Il 10 aprile scorso ha avuto luogo la presentazione del progetto di diploma degli allievi della Scuola superiore medico-tecnica di Lugano (SSMT). Una mattinata interessante che ha dato ai presenti modo di riflettere su molte tematiche.

Cuore del progetto era la Residenza Emmi, nata «Casa per persone anziane», un progetto realizzato tra il 1959 e il 1975 e gestito da una cooperativa di sole donne. Si tratta di una casa di 20 appartamenti, 16 monolocali e 4 bilocali, pensata per persone in difficoltà finanziarie e beneficiarie solo dell’AVS.
La presentazione del progetto, molto dinamica, è avvenuta in forma di intervista: alcuni degli allievi si sono improvvisati giornalisti e presentatori e hanno posto le loro domande in un primo tempo ai colleghi, che recitavano la parte delle fondatrici e degli inquilini della casa, e poi ad una serie di esperti per approfondire le diverse tematiche.
La cooperativa Residenza Emmy ha dato infatti modo di ragionare su vari temi. In primo luogo, inevitabilmente, varie questioni relative alla condizione dell’anziano. Il progetto è nato infatti con l’intento di sostenere gli anziani che potevano far capo solo all’Avs che non era sufficiente per coprire il costo di un affitto al normale prezzo di mercato, e che altrimenti avrebbero avuto come unica alternativa quella del ricovero. La Residenza Emmy ha offerto fin dall’inizio prezzi moderati e molto di più. Il progetto si basava infatti sulla creazione di una comunità di anziani che potevano condividere momenti in comune, pur godendo della propria autonomia: la struttura comprendeva anche una sala comune per ritrovi, feste e conferenze.

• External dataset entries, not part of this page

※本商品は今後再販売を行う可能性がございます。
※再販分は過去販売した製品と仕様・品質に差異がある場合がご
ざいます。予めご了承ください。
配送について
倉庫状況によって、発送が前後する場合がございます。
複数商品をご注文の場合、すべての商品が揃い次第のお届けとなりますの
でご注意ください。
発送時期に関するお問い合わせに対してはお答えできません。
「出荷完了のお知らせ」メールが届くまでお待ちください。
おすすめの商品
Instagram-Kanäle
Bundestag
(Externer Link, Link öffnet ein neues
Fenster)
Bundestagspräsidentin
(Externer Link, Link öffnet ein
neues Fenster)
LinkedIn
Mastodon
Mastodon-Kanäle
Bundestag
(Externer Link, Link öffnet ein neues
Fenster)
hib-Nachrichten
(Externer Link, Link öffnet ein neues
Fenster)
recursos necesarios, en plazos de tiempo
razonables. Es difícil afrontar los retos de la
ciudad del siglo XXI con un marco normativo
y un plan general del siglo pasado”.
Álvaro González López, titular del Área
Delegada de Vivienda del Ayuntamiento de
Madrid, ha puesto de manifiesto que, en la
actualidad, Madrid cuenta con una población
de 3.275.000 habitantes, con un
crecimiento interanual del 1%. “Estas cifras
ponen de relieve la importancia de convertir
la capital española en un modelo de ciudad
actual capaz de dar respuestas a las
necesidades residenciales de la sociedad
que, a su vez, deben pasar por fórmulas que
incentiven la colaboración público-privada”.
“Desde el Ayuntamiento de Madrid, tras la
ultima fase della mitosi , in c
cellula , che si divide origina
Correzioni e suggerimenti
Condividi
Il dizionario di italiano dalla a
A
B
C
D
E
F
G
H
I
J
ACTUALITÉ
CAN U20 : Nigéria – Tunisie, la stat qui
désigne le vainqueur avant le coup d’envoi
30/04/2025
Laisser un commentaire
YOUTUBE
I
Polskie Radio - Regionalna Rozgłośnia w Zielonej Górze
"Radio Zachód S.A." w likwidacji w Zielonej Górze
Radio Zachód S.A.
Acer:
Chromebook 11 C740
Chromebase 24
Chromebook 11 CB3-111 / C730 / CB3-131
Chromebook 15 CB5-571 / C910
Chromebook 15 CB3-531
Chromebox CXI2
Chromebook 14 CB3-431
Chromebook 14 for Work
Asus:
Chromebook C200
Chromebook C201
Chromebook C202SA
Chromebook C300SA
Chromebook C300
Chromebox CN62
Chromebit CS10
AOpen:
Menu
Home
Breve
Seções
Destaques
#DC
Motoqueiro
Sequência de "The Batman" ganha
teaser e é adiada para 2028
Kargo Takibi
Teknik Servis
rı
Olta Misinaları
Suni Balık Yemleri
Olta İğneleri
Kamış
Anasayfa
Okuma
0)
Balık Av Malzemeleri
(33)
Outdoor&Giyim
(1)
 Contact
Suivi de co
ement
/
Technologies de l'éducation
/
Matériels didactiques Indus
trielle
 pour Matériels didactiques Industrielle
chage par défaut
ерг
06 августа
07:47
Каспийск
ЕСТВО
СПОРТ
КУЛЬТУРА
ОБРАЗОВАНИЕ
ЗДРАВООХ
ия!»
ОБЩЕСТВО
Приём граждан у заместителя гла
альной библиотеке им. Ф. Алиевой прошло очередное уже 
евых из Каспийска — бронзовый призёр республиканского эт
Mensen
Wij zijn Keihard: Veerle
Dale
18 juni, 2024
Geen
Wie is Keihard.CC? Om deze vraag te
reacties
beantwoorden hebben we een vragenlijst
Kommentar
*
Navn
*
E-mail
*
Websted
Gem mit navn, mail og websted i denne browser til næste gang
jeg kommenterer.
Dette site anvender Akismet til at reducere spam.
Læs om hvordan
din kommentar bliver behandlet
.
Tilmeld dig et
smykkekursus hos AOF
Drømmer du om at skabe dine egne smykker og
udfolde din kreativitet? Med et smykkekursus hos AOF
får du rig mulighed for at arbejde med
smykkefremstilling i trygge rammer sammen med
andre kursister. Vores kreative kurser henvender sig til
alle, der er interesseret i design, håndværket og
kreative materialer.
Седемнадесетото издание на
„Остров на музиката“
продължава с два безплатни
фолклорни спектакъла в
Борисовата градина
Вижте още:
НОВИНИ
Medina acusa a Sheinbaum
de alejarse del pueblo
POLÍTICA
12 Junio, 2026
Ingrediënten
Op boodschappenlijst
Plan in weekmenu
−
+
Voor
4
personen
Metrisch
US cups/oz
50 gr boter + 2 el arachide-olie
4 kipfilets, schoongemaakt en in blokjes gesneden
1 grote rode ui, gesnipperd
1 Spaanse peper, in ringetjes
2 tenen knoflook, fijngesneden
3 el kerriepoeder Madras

La storia di questo progetto ha dato anche modo di riflettere sul ruolo e la condizione delle donne. La residenza Emmy è stata infatti concepita da Emma Degoli che insieme a Maria Luisa Albrizzi e Iva Cantoreggi si riunirono in associazione. È un progetto tutto al femminile, pensato e realizzato in un periodo nel quale le donne in Ticino non avevano diritto al voto e le donne sposate non potevano apporre la propria firma sui documenti senza il consenso del marito. Durante la discussione è stato più volte messo in luce il fatto che il progetto fu portato avanti con le firme di Maria Albrizzi, che non era sposta.
La parte più complessa del progetto è stata certamente il reperimento dei fondi necessari che durò molti anni. La città di Lugano decise di mettere a disposizione il terreno sul quale sorge la struttura. Il denaro necessario venne invece raccolto tra le numerose associazioni femminili attive in quegli anni e le loro associate. Si contano anche notevoli donazioni.
L’edificio, risalente agli anni ‘70, ha ora bisogno di una ristrutturazione e il Consiglio di amministrazione recentemente nominato ha deciso di riorganizzare la gestione e l’attività della casa.
La situazione degli anziani è evoluta rispetto agli anni ‘70 e i loro bisogni sono cambiati. Nonostante questo tutti i partecipanti alla discussione organizzata dagli allievi della SSMT hanno confermato che rimane negli anziani di oggi un forte bisogno di indipendenza e di autonomia ed il desiderio di restare nella propria casa per essere attivi e poter mantenere le proprie abitudini.
In questo sono molto di aiuto i servizi di assistenza e cura a domicilio, ma sarebbe importante continuare nella direzione proposta, in modo pionieristico, dalle ideatrici del progetto già più di cinquant’anni fa. Creare cioè delle case «per abitare bene a tutte le età», come si è detto durante l’incontro, nelle quali si possa coniugare il bisogno di indipendenza con la possibilità di incontrarsi ed instaurare legami di amicizia.
Complimenti dunque agli allievi della SSMT e ai loro insegnanti per l’ottimo lavoro svolto.